By TIM SINIARD
By TIM SINIARD
Cleveland City Schools supervisor of career and technical education supervisor Renny Whittenbarger told members of the Rotary Club of Cleveland during a recent luncheon that students must acquire technical, as well as academic skills, to succeed in today’s competitive job market.
Whittenbarger oversees career technical education for the school district.
Whittenbarger said Career Technical Programs will help Cleveland students excel in their future careers.
“We need for our nation to be more competitive,” Whittenbarger said. “Students who graduate with technical skill sets will be more employable.

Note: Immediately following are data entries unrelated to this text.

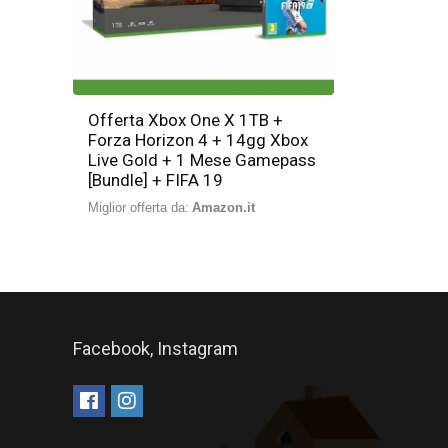
Offerta Xbox One X 1TB +
Forza Horizon 4 + 14gg Xbox
Live Gold + 1 Mese Gamepass
[Bundle] + FIFA 19
Miglior offerta da:
Amazon.it
Facebook, Instagram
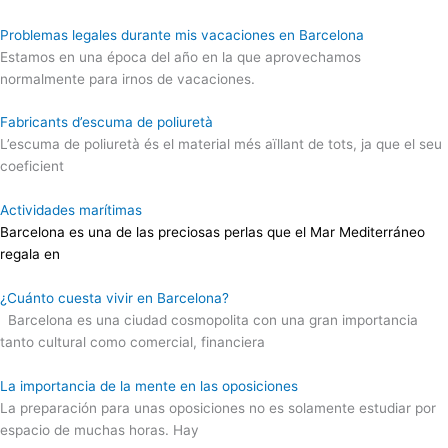
Problemas legales durante mis vacaciones en Barcelona
Estamos en una época del año en la que aprovechamos
normalmente para irnos de vacaciones.
Fabricants d’escuma de poliuretà
L’escuma de poliuretà és el material més aïllant de tots, ja que el seu
coeficient
Actividades marítimas
Barcelona es una de las preciosas perlas que el Mar Mediterráneo
regala en
¿Cuánto cuesta vivir en Barcelona?
Barcelona es una ciudad cosmopolita con una gran importancia
tanto cultural como comercial, financiera
La importancia de la mente en las oposiciones
La preparación para unas oposiciones no es solamente estudiar por
espacio de muchas horas. Hay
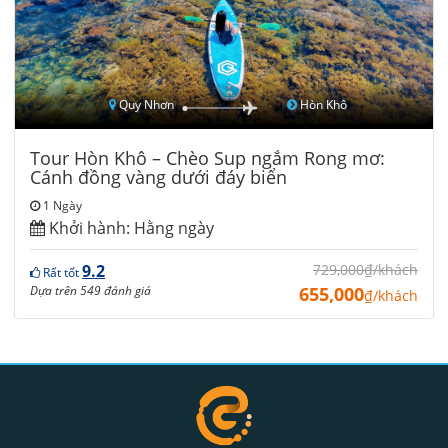
Quy Nhơn
Hòn Khô
Tour Hòn Khô – Chèo Sup ngắm Rong mơ:
Cánh đồng vàng dưới đáy biển
1 Ngày
Khởi hành:
Hằng ngày
9.2
729,000₫/khách
Rất tốt
Dựa trên 549 đánh giá
655,000
₫/khách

They will leave school certified in a technical field.” The robotics program is just one example of the school’s goal to teach technical skills that will enable students to apply what they have learned in the classroom to real world applications.

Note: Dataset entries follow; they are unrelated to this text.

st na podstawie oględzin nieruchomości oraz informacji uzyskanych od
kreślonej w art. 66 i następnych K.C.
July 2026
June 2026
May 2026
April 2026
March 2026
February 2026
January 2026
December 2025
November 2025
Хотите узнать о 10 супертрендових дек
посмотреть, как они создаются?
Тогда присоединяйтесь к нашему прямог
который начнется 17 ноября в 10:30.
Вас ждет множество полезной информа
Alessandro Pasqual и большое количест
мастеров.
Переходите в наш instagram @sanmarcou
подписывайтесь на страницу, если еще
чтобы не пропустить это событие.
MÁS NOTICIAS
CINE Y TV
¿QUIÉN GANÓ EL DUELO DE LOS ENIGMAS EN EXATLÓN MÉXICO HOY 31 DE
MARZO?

According to Whittenbarger, there are several programs that students can enter, including business, cosmetology, criminal justice, culinary arts, digital and media, engineering, health science, aviation and robotics. Each program is listed as an academy in which students sign up to attend.
After graduation, Whittenbarger said students can take what they have learned at the high school level and transfer their skills through several academic pathways.
“They can choose technical college, community college or a university,” Whittenbarger said.
The Robotic Academy, which is a hands-on program that teaches students about the robotics and engineering fields, consists of four courses with topics that include agriscience, mechatronics, computer science and engineering. In addition, students can apply their knowledge through, according to the CHS Robotics Academy course description, “hands-on activities, real world projects and individual project paths.” In addition, students can receive dual credit at Cleveland State Community College. Another program, the Automotive Academy, also offers certification.
“It’s a lot more than just twisting wrenches,” Whittenbarger said. “They will also work with computers and specialized equipment.”
Under the automotive program, students will learn maintenance and light repair, safety, tool use, shop operations, basic engine fundamentals and basic technician skills. Additional courses will offer advanced topics such as maintenance and light repair, as well as learning about batteries, lighting, HVAC systems, engine performance systems and automatic, as well as manual transmissions. At the conclusion of each course, students may take an Automotive Service Excellence National Certification Exam.
Whittenbarger said the Health Science Academy has also been a popular program at CHS, with 31 percent of CTE students enrolled in the Academy during the 2013-14 academic year. He said demand for such training is increasing.
“I think the thing that puts them over the peak and have that ‘aha moment’ is when they see the application of what they have learned in class,” Whittenbarger said. “They see it in reality. The academic integration is hands on and it drives their decision to enter the field.”